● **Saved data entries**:
——————

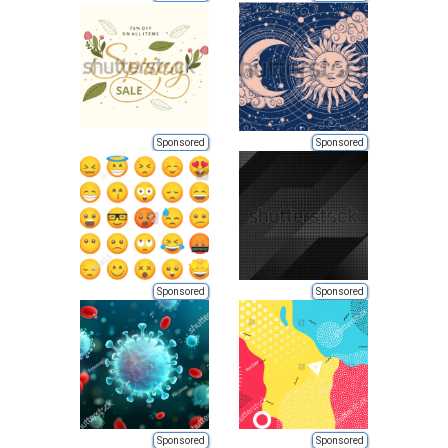
Sponsored
Sponsored
Sponsored
Sponsored
Sponsored
Sponsored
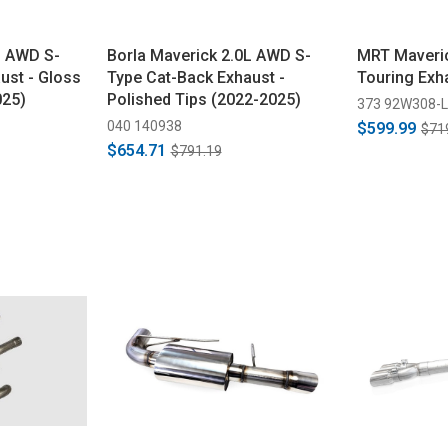
L AWD S-
Borla Maverick 2.0L AWD S-
MRT Maveric
ust - Gloss
Type Cat-Back Exhaust -
Touring Exh
025)
Polished Tips (2022-2025)
373 92W308-L
040 140938
$599.99
$71
$654.71
$791.19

——————

Restate the entries verbatim, without pictures.

Sponsored
Sponsored
Sponsored
Sponsored
Sponsored
Sponsored
L AWD S-
Borla Maverick 2.0L AWD S-
MRT Maveric
ust - Gloss
Type Cat-Back Exhaust -
Touring Exh
025)
Polished Tips (2022-2025)
373 92W308-L
040 140938
$599.99
$71
$654.71
$791.19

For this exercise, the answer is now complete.